Note several other points about this subjective notion of proof. For one thing, proofs are person-relative. This claim actually says two things.

(1) Proofs are relative, which is simply to admit the obvious, namely, that the same argument may function as a proof for one person and result in little more than contempt from someone else

(2) Proofs are relative to individual persons. Even when an argument is directed to some large audience, the people in that audience must always respond as individuals. And their response will reflect varying features in their past and present personal history. In fact, we could take this point even further and state that proofs are relative to individual persons in particular circumstances. Had someone presented one of the more arguments for God’s existence to me when I was too young for too unprepared to appreciate it, the argument would undoubtedly have failed as a proof. Before an argument can function as a proof, any number of conditions must be satisfied.
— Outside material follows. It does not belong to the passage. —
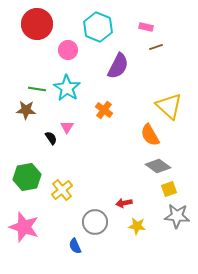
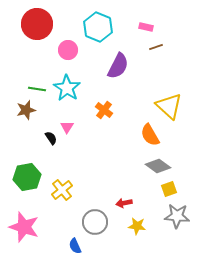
brown star: rotated 18 degrees counterclockwise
The person must understand what is being said; he must “see” that the key claims in the argument are true; he must believe that the argument is sound; and he must not have a strong emotional aversion to claims made in or implied by the conclusion.

All of this is to say that proofs must pass tests that are both logical and psychological. No argument can become a proof for some person until it persuades that person. In the real world, unfortunately, the logical and psychological requirements we have noted often get separated. While many perfectly good arguments failed to persuade large numbers of people, many perfectly bad arguments persuade people by the millions…So let us agree that no proof (that is an argument that has persuaded someone) can be a good proof unless it is also a good argument. But our analysis also forces us to admit that no good argument can also be a good proof unless it also persuades someone to accept its conclusion.

Given the person-relative nature of proofs, then, it seems highly unlikely that there is any such thing as a proof for God’s existence that will convince everyone.”

(Nash, Faith and Reason, 106-110)